(WORK REQUEST)
Each line in the data holding "melambangkan" should be listed.
#### INFORMATION SHOWN ####
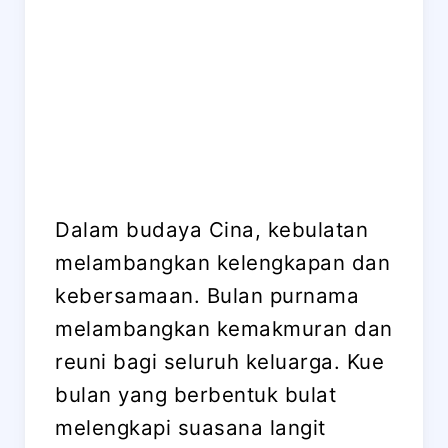
Dalam budaya Cina, kebulatan
melambangkan kelengkapan dan
kebersamaan. Bulan purnama
melambangkan kemakmuran dan
reuni bagi seluruh keluarga. Kue
bulan yang berbentuk bulat
melengkapi suasana langit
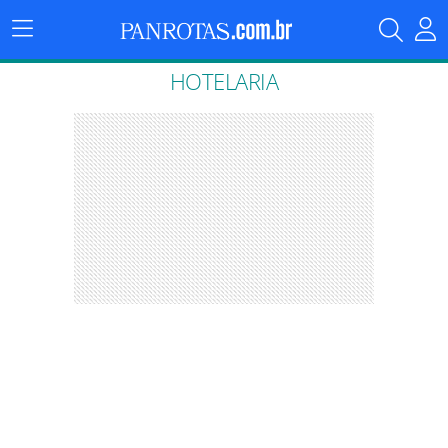
Menu
Principal
HOTELARIA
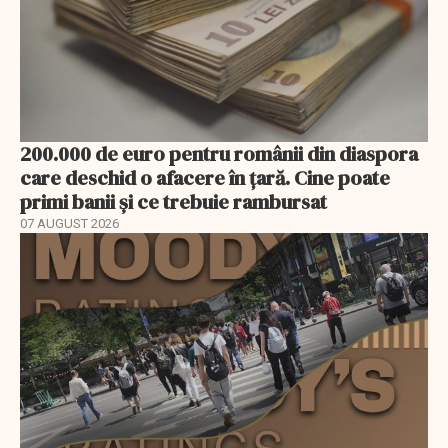
200.000 de euro pentru românii din diaspora
care deschid o afacere în țară. Cine poate
primi banii și ce trebuie rambursat
07 AUGUST 2026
####
(FINAL ANSWER)
melambangkan kelengkapan dan
melambangkan kemakmuran dan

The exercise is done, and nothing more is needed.